Saved data entries:

----

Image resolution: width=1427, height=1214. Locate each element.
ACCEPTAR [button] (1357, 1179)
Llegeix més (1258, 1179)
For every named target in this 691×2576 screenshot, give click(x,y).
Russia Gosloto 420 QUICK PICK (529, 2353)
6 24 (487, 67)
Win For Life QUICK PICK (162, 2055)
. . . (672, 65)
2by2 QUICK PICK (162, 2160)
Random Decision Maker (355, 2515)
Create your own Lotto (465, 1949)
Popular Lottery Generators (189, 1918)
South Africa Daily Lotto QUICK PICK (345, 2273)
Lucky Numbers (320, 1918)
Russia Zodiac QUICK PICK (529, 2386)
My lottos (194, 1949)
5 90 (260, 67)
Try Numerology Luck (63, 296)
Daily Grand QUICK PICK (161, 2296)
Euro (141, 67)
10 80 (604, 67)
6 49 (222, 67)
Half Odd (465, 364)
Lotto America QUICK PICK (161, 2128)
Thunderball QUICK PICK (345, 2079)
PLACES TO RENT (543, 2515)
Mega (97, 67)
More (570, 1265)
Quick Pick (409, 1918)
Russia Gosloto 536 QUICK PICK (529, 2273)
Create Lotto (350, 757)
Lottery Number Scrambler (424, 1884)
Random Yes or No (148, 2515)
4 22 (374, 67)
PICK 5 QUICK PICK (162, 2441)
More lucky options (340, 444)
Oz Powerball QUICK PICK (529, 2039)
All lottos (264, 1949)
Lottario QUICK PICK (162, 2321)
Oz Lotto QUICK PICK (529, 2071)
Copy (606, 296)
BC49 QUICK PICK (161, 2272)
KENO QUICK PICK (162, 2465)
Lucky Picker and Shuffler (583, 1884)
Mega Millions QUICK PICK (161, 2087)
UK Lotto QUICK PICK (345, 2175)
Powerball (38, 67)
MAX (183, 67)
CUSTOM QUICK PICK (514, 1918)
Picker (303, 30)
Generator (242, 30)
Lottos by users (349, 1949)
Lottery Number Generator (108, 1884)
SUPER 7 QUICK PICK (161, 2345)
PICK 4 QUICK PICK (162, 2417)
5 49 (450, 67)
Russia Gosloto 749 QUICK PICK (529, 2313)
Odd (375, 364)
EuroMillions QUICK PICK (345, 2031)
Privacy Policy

----

TASK OBJECTIVE — Go through the data above from its first line and copy each line exactly, stopping once the line with "6 24 (487, 67)" has been copied.

FINISHED EXERCISE —
Image resolution: width=1427, height=1214. Locate each element.
ACCEPTAR [button] (1357, 1179)
Llegeix més (1258, 1179)
For every named target in this 691×2576 screenshot, give click(x,y).
Russia Gosloto 420 QUICK PICK (529, 2353)
6 24 (487, 67)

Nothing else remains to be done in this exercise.